Microsoft ha estado migrando gradualmente funciones del Panel de control a la aplicación Configuración, con el objetivo de eliminar gradualmente el Panel de control, pero la transición es tremendamente lenta. Incluso las funciones que se han movido pueden resultar difíciles de localizar. El choque entre diálogos obsoletos e interfaces medio modernas crea una experiencia inconsistente e irritante.
Demasiado exigente con el hardware
¿Alguna vez has abierto el Administrador de tareas y te has preguntado por qué la mitad de tu RAM ya está en uso cuando apenas estás haciendo nada? ¿O lanzó una sola aplicación solo para ver cómo el uso de la CPU se disparaba? Windows puede ser tan exigente con el hardware que incluso las computadoras portátiles capaces pueden sentirse lentas, con aplicaciones retrasadas, congeladas o fallando debido a recursos limitados.
Si bien algunas aplicaciones consumen naturalmente muchos recursos, el propio Windows consume recursos del sistema a través de indexación, telemetría, servicios en segundo plano y actualizaciones constantes, a veces utilizando más recursos que las aplicaciones que estás ejecutando. Usar más recursos significa más calor, más ruido del ventilador y sobrecalentamiento, todo lo cual sólo aumenta la molestia.
Se podría argumentar que se trata de una limitación de hardware más que de un problema de software, pero esa explicación se desmorona cuando estos problemas aparecen principalmente en las computadoras portátiles con Windows. La misma máquina que tiene problemas con Windows a menudo funciona sin problemas cuando se cambia a Linux, ChromeOS u otro sistema operativo.
Los anuncios parecen estar por todas partes
A veces, Windows se siente más como un juego gratuito que como un sistema operativo pago, bombardeándote con anuncios a cada paso. Las aplicaciones sugeridas aparecen en el menú Inicio, aparecen ventanas emergentes en el Explorador de archivos e incluso la pantalla de bloqueo ocasionalmente le muestra promociones. Microsoft ha logrado incorporar publicidad en casi todos los rincones del sistema operativo.
Si bien existen configuraciones para limitar o eliminar estos anuncios, están tan dispersos y ocultos que la mayoría de los usuarios nuevos nunca se molestan en buscarlos. Por el contrario, macOS y la mayoría de las distribuciones de Linux ofrecen una experiencia prácticamente libre de publicidad. Apple puede recomendar aplicaciones en la App Store, pero no encontrará anuncios intrusivos que saturan la interfaz como ocurre en Windows.
Un nuevo día, una nueva serie de problemas.
Usar Windows es impredecible. Una mañana, te recibe un error fugaz que apenas tienes tiempo de procesar; otro día, es un controlador que se comporta mal, una actualización que no salió según lo planeado o una función que aleatoriamente se niega a cooperar. E incluso cuando todo parece estar bien, suele haber alguna alerta, un cuadro de confirmación o un pequeño contratiempo listo para interrumpir el flujo.
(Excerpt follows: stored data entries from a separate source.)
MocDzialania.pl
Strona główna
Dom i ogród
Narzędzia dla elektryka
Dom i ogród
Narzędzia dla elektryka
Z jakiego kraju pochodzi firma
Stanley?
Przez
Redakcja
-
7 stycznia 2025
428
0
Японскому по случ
Con macOS, es completamente posible utilizar el sistema durante períodos prolongados sin ver ningún problema obvio. La mayor parte del mantenimiento se realiza de forma silenciosa, sin mensajes molestos ni necesidad de intervención del usuario. Windows no está exactamente roto, pero a menudo se comporta como lo está: empujándote constantemente para que te ocupes de algo.
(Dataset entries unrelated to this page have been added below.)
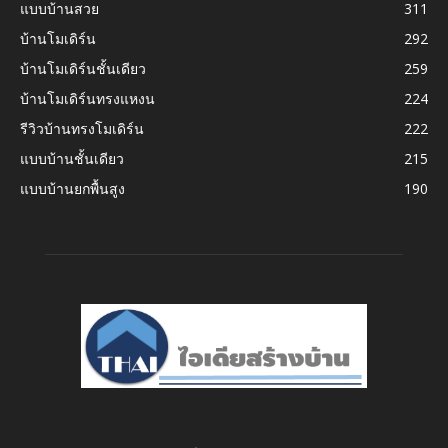
แบบบ้านสวย
311
บ้านโมเดิร์น
292
บ้านโมเดิร์นชั้นเดียว
259
บ้านโมเดิร์นทรงแหงน
224
รีวิวบ้านทรงโมเดิร์น
222
แบบบ้านชั้นเดียว
215
แบบบ้านยกพื้นสูง
190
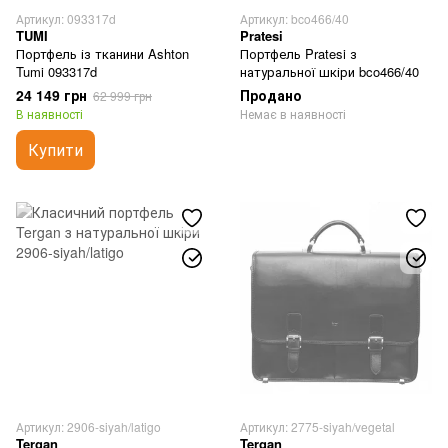
Артикул: 093317d
Артикул: bco466/40
TUMI
Pratesi
Портфель із тканини Ashton
Портфель Pratesi з
Tumi 093317d
натуральної шкіри bco466/40
24 149 грн
Продано
62 999 грн
В наявності
Немає в наявності
Купити
Артикул: 2906-siyah/latigo
Артикул: 2775-siyah/vegetal
Tergan
Tergan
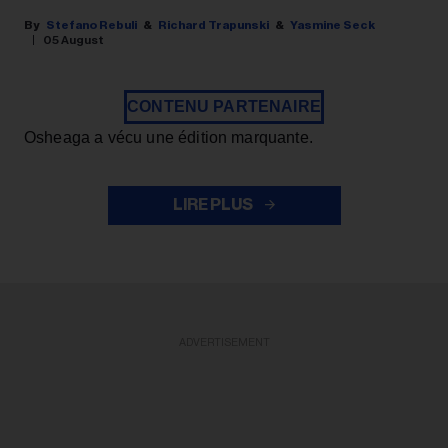
Stefano Rebuli
Richard Trapunski
Yasmine Seck
05 August
CONTENU PARTENAIRE
Osheaga a vécu une édition marquante.
LIRE PLUS
ADVERTISEMENT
Esas pequeñas y persistentes irritaciones lentamente agotan tu paciencia. Aunque Microsoft continúa perfeccionando Windows e implementando mejoras, el sistema operativo todavía tiene un largo camino por recorrer. Como alguien que ha usado Windows durante la mayor parte de mi vida, realmente espero que Microsoft lo convierta en un sistema operativo lo suficientemente fuerte como para silenciar los elogios habituales de los leales a Linux y macOS.